* EXERCISE DETAILS *
From the data below, retype exactly the lines starting with the one that contains "[이용 가능: Windows] (243, 1713)" and ending with the one that contains "개인정보취급방침 및 쿠키 (318, 2524)", both included.

(Data records)
────────

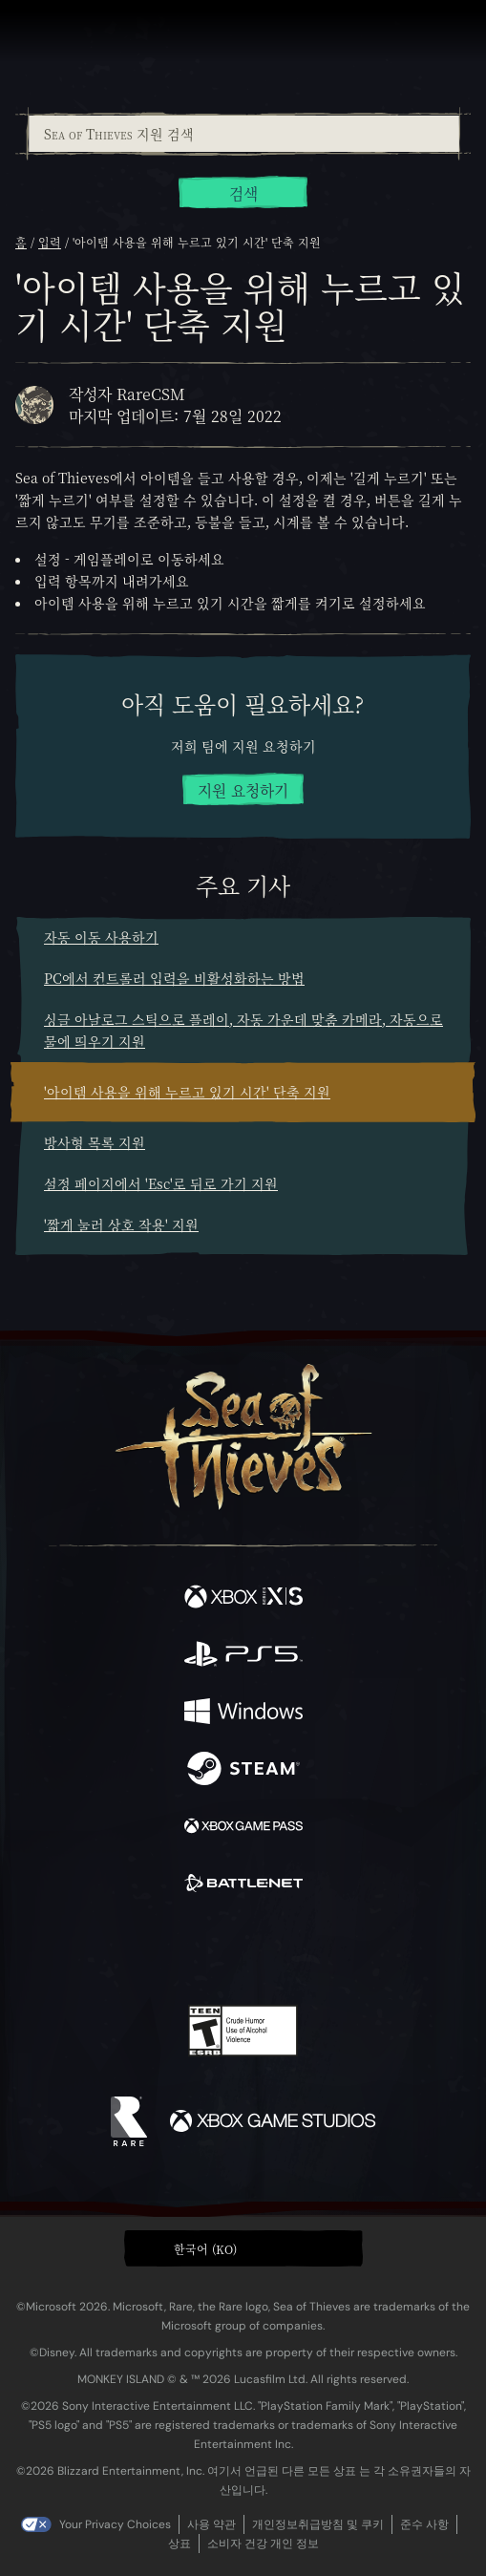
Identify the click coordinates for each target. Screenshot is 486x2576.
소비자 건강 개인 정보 (263, 2543)
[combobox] (243, 133)
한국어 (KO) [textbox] (205, 2249)
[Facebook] (105, 1948)
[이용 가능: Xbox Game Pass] (243, 1828)
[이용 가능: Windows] (243, 1713)
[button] (243, 2248)
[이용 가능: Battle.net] (243, 1885)
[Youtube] (240, 1950)
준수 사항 (424, 2524)
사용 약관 (211, 2524)
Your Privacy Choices (115, 2524)
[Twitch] (184, 1950)
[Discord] (297, 1950)
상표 (179, 2543)
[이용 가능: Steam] (243, 1771)
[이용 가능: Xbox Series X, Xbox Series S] (243, 1599)
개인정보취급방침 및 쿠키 (318, 2524)
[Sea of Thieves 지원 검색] (244, 133)
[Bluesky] (377, 1951)
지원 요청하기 (243, 790)
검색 (243, 193)
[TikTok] (337, 1951)
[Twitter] (142, 1948)
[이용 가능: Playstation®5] (243, 1656)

────────

* SOLVED PROBLEM *
[이용 가능: Windows] (243, 1713)
[button] (243, 2248)
[이용 가능: Battle.net] (243, 1885)
[Youtube] (240, 1950)
준수 사항 (424, 2524)
사용 약관 (211, 2524)
Your Privacy Choices (115, 2524)
[Twitch] (184, 1950)
[Discord] (297, 1950)
상표 (179, 2543)
[이용 가능: Steam] (243, 1771)
[이용 가능: Xbox Series X, Xbox Series S] (243, 1599)
개인정보취급방침 및 쿠키 (318, 2524)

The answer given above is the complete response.